God is most near when we suffer
Do you remember the Lynn Anderson song, Rose Garden? Though the lyrics describe a rocky, temporary relationship, the lines, “I beg your pardon, I never promised you a rose garden. Along with the sunshine there’s got to be a little rain sometime”, are words all of us can take to heart.
Our Lord never intends any of his children to live out their lives without rain. He desires us to grow and the only way to grow is with rain. A slow drizzle of adversity is good for strengthening our resolve to serve the Lord, and we may feel we are growing in our faith.
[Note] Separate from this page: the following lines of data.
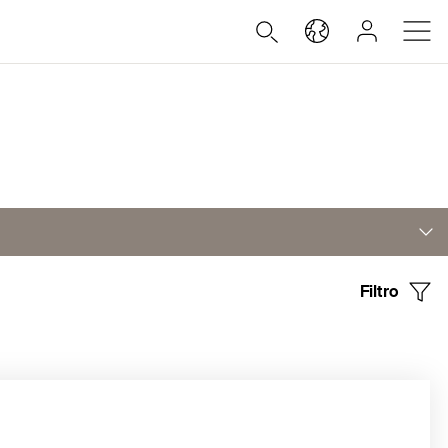
Filtro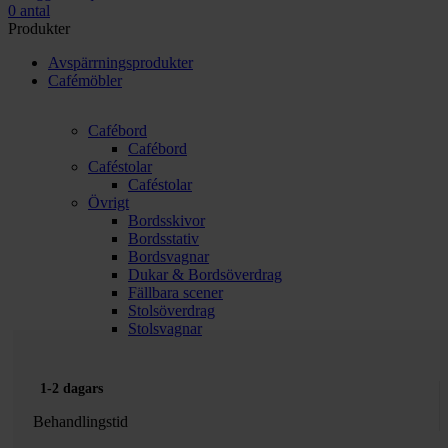
0
antal
Produkter
Avspärrningsprodukter
Cafémöbler
Cafébord
Cafébord
Caféstolar
Caféstolar
Övrigt
Bordsskivor
Bordsstativ
Bordsvagnar
Dukar & Bordsöverdrag
Fällbara scener
Stolsöverdrag
Stolsvagnar
1-2 dagars
Behandlingstid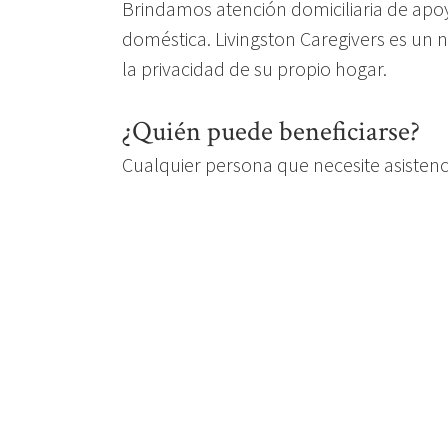
Brindamos atención domiciliaria de apoy
doméstica. Livingston Caregivers es un
la privacidad de su propio hogar.
¿Quién puede beneficiarse?
Cualquier persona que necesite asistenc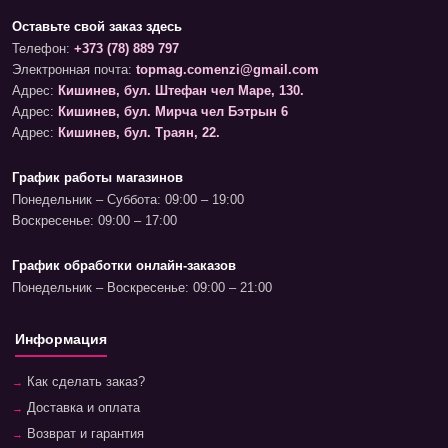
Оставьте свой заказ здесь
Телефон:
+373 (78) 889 797
Электронная почта:
topmag.comenzi@gmail.com
Адрес:
Кишинев, бул. Штефан чел Маре, 130.
Адрес:
Кишинев, бул. Мирча чел Бэтрын 6
Адрес:
Кишинев, бул. Траян, 22.
График работы магазинов
Понедельник – Суббота: 09:00 – 19:00
Воскресенье: 09:00 – 17:00
График обработки онлайн-заказов
Понедельник – Воскресенье: 09:00 – 21:00
Информация
Как сделать заказ?
Доставка и оплата
Возврат и гарантия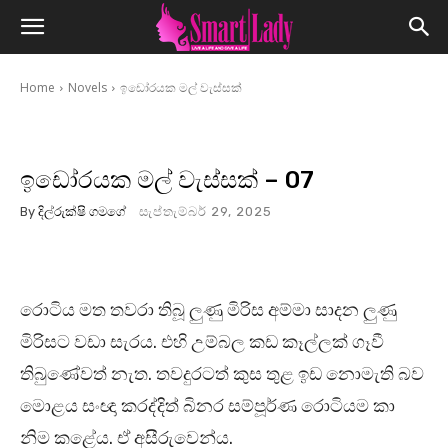
Home
Novels
ඉඩෝරයක මල් වැස්සක්
ඉඩෝරයක මල් වැස්සක් – 07
By
දිල්රුක්ෂි ගමගේ
සැප්තැම්බර් 29, 2025
රොටිය මත තවරා තිබූ ලුණු මිරිස අම්මා සාදන ලුණු
මිරිසට වඩා සැරය. එහි උම්බල කඩ කෑල්ලක් ගෑවී
තිබුණේවත් නැත. තවදුරටත් කුස තුළ ඉඩ නොමැති බව
මොළය සංඥා කරද්දිත් බිනර සම්පූර්ණ රොටියම කා
නිම කළේය. ඒ අසීරුවෙන්ය.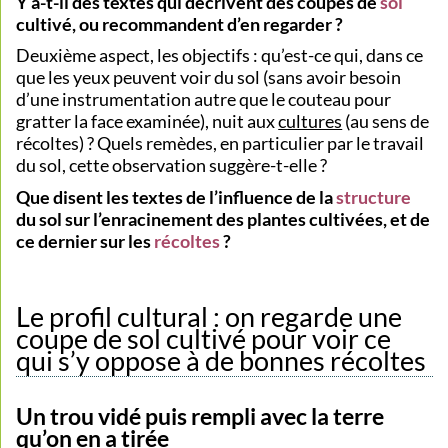
Y a-t-il des textes qui décrivent des coupes de
sol
cultivé, ou recommandent d’en regarder ?
Deuxième aspect, les objectifs : qu’est-ce qui, dans ce
que les yeux peuvent voir du sol (sans avoir besoin
d’une instrumentation autre que le couteau pour
gratter la face examinée), nuit aux
cultures
(au sens de
récoltes) ? Quels remèdes, en particulier par le travail
du sol, cette observation suggère-t-elle ?
Que disent les textes de l’influence de la
structure
du sol sur l’enracinement des plantes cultivées, et de
ce dernier sur les
récoltes
?
Le profil cultural : on regarde une
coupe de sol cultivé pour voir ce
qui s’y oppose à de bonnes récoltes
Un trou vidé puis rempli avec la terre
qu’on en a tirée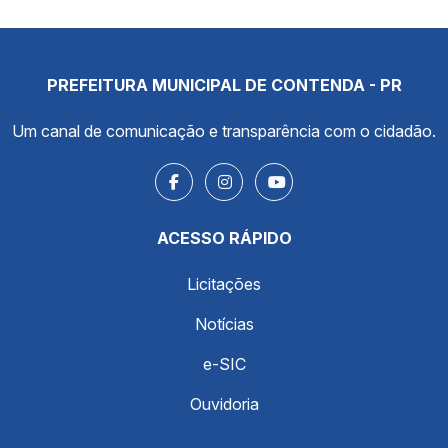
PREFEITURA MUNICIPAL DE CONTENDA - PR
Um canal de comunicação e transparência com o cidadão.
ACESSO RÁPIDO
Licitações
Notícias
e-SIC
Ouvidoria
But what happens when the drizzle becomes a monsoon? Is God in it? Does He expect us to grow in it, or will we give up and die? In the book of Isaiah, God comforts his people by telling them: "When you pass through the waters, I will be with you; and through the rivers, they shall not overwhelm you; when you walk through fire you shall not be burned, and the flame shall not consume you.”
The floods will come and the monsoon will try to uproot us, but God is near, and if we hold on to his hand we will come through our calamity.
We waste our time when we forever try to avoid the rain or shorten its duration. Instead we have to see the good in it and know that if our eyes are fixed on God there is good in all our suffering.
Author Simone Weil wrote, “The supernatural greatness of Christianity lies in the fact that is does not seek a supernatural remedy for suffering but a supernatural use for it.”
Pastor Wurmbrand, founder of Voice of the Martyrs, testified in his book Tortured for Christ that when he and his fellow Christians were being tortured in Romanian prisons, their souls were lifted up away from their bodies and from their torturers and the prison cell walls became as glistening diamonds with the presence of God.
God was with them; God was in their suffering, and God gave them the resolve to endure, not shorten, the pain. If God can help those who are in the most dire of circumstances, He can also help us.